可她哪里還顧得上這些,只感覺自己這條小命都要葬送這個狗男人手中了。
孟今安被酒氣嗆得直咳嗽,面紅耳赤,生理性淚水不斷涌出。
直到岑遠笙將最后一滴給她灌完,她竟一直都沒有反抗,任憑男人手上的動作。
只是淚眼朦朧地盯著岑遠笙的眼睛一眨不眨,眼角晶瑩淚水不斷往下,一副楚楚可憐的模樣,著實有些可憐。

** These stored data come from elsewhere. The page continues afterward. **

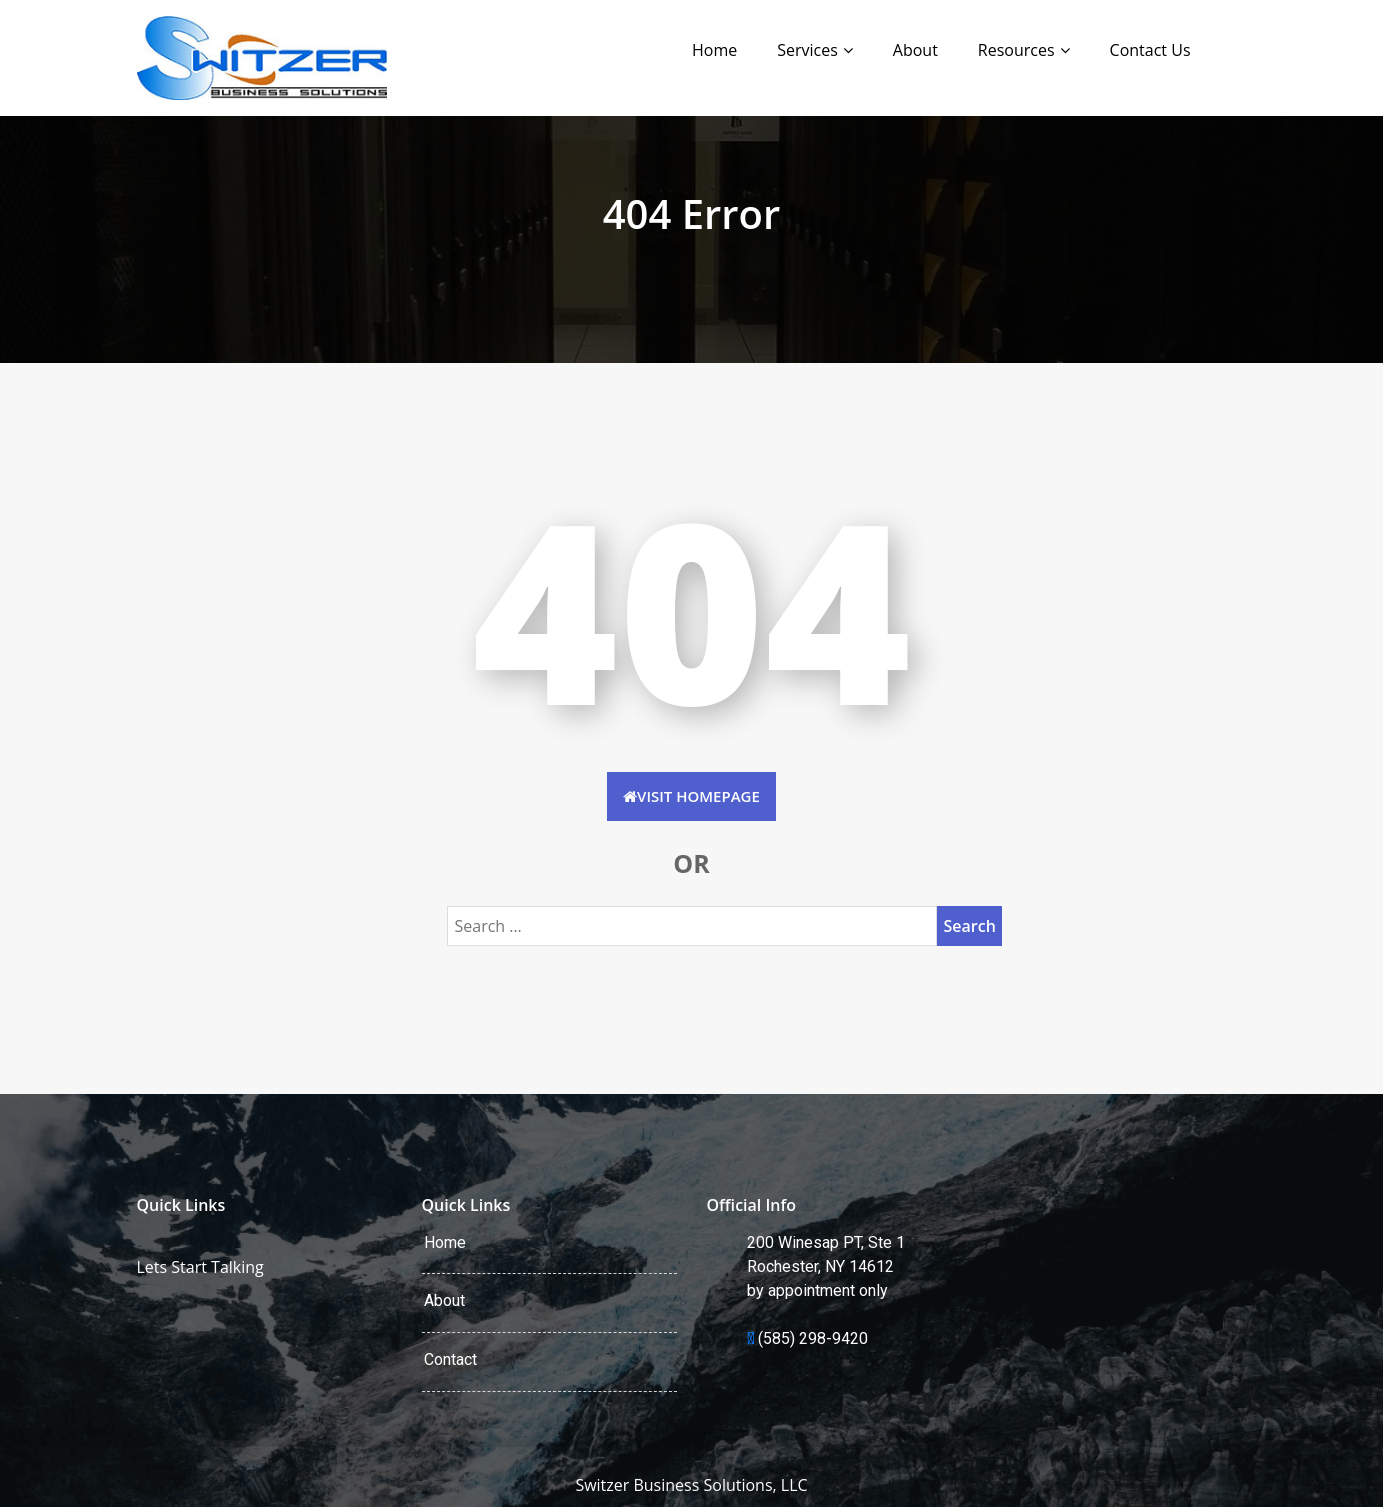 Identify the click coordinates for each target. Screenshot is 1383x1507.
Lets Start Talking (200, 1267)
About (915, 50)
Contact (450, 1359)
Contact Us (1150, 50)
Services (807, 50)
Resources (1016, 50)
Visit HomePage (691, 796)
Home (714, 50)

一旁的陳鐸靜靜看著岑遠笙將那杯白酒硬生生灌進孟今安口中。
可那娘們竟然一聲不吭地咕嚕咕嚕地喝了下去。
那可是53度的白酒,里面還有簡雅汶事先安排他們加的料,說那是國外進口貨,勁兒可大了,也不知道這娘們喝下去會浪成什麼樣。
陳鐸心中不由感嘆這幾個人真他媽的都是狠角色。
岑遠笙卻絲毫不為所動,他劍眉深擰,冷冽黑眸中寒光如刀刃般在孟今安漲到通紅的小臉上審視。

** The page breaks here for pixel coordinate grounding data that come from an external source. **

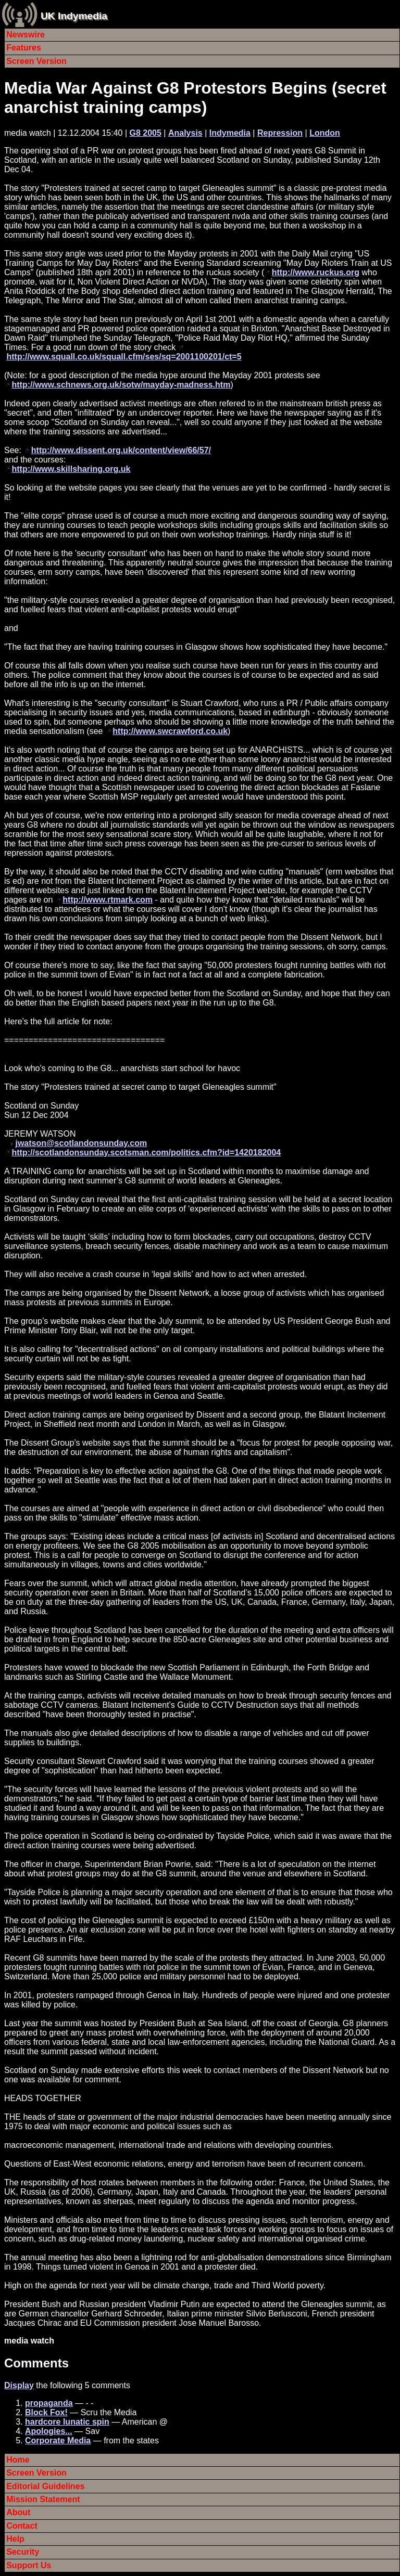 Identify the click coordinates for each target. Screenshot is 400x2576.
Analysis (185, 132)
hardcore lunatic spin (67, 2421)
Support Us (28, 2565)
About (18, 2512)
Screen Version (36, 61)
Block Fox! (46, 2412)
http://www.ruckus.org (315, 272)
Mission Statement (43, 2499)
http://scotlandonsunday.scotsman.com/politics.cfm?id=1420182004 (146, 1152)
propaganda (49, 2403)
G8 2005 (145, 132)
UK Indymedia (74, 15)
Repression (280, 132)
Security (22, 2551)
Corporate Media (58, 2440)
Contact (22, 2525)
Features (23, 47)
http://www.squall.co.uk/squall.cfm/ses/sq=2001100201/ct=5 (123, 356)
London (324, 132)
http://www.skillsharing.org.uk (70, 469)
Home (17, 2459)
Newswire (25, 34)
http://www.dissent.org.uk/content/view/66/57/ (121, 450)
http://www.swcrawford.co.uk (170, 731)
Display (19, 2385)
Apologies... (48, 2431)
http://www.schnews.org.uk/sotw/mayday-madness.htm (120, 384)
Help (15, 2538)
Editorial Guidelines (45, 2486)
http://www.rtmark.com (108, 899)
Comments (36, 2363)
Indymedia (230, 132)
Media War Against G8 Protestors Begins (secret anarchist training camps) (195, 98)
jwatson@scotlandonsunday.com (81, 1143) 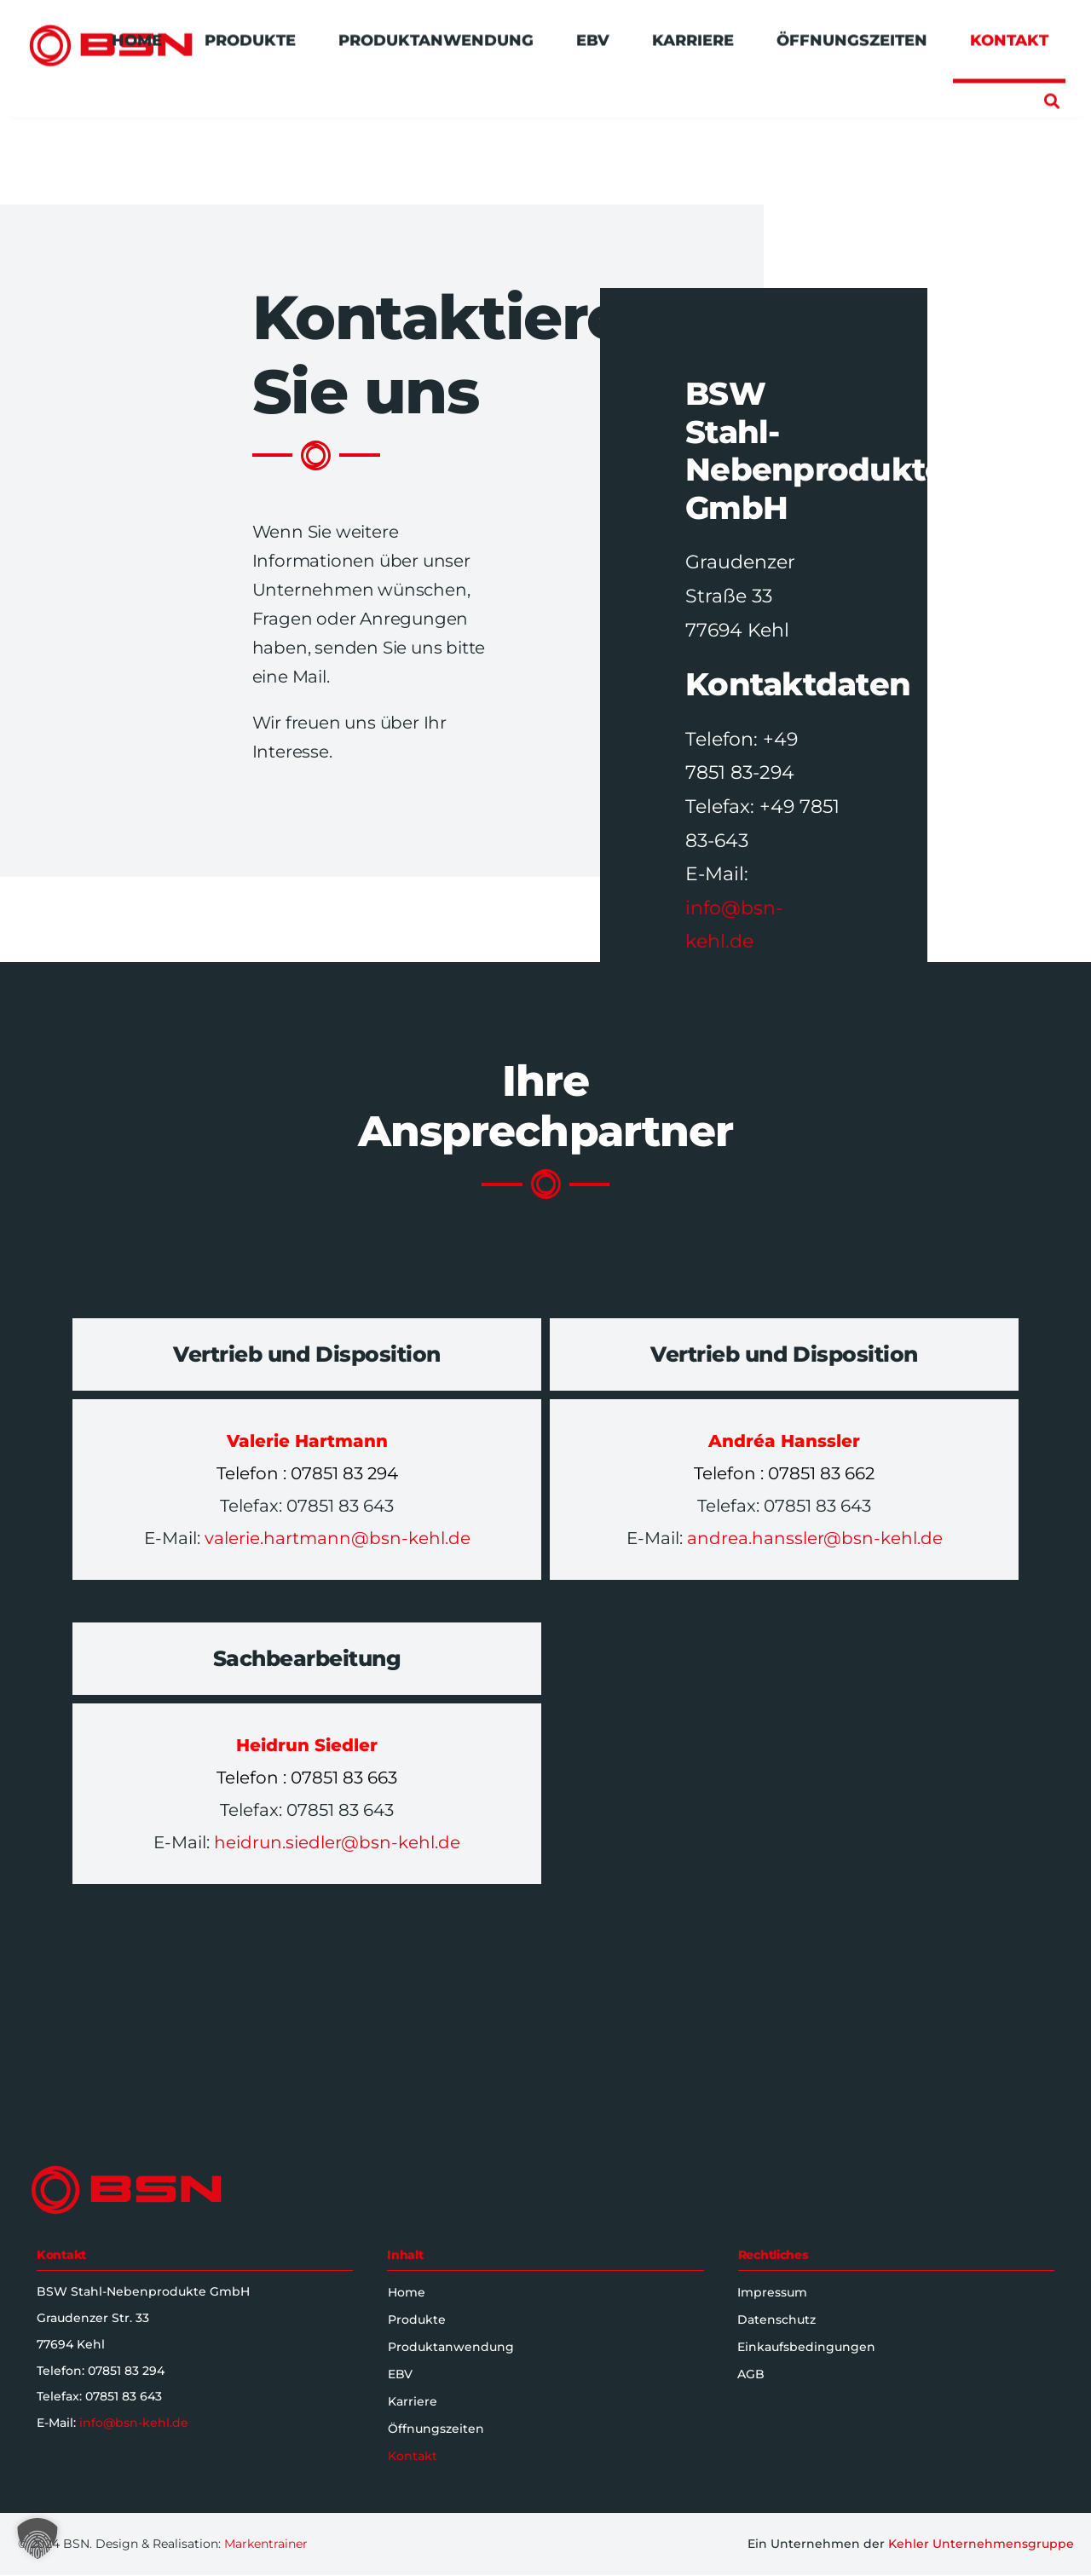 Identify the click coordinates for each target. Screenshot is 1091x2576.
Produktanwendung (452, 2346)
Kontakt (413, 2456)
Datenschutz (776, 2319)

她那被酒水滋潤得豐潤嫣紅的唇舌,卷著酒香的幽幽檀口近在咫尺,微醺中蒙上氤氳霧氣濕漉漉的眼睛,無疑是一種誘惑,令他移不開視線。
可他亦深知那是一朵食人花,會將人吞噬。
須臾,岑遠笙一把推開孟今安,將她的下頜松開。
孟今安的下巴像是脫臼了一般酸痛,臉頰上剛才被簡雅汶掌摑過,又被岑遠笙用力捏過咬肌,這張臉就像是一塊橡皮泥在他手中被捏到變形,手指間粗糲的觸感依然明顯。
她真恨不得自己手中有把尖刀,直接刺向他的心臟位置。
孟今安紅著眼眶,大口呼吸后喉嚨里的疼痛感令咳嗽接踵而至。
她迅速抬起右手臂,奮力朝岑遠笙的臉頰呼上了巴掌。
岑遠笙絲毫沒有躲開,似乎早就在預料之中,坦然等著她的巴掌落下。
清脆的響聲震耳,孟今安的手掌結結實實打在岑遠笙的臉上。
岑遠笙緊了緊牙關,喉結微微滾動,深沉黑眸中不帶任何情緒,從孟今安身上輕掃而過。
盯著她那五根清晰指印的左臉頰冷冷道:“你可以滾了!”
孟今安太陽穴突突直跳,手指蜷縮,手心又痛又麻,打在岑遠笙臉上的震顫還在手心里。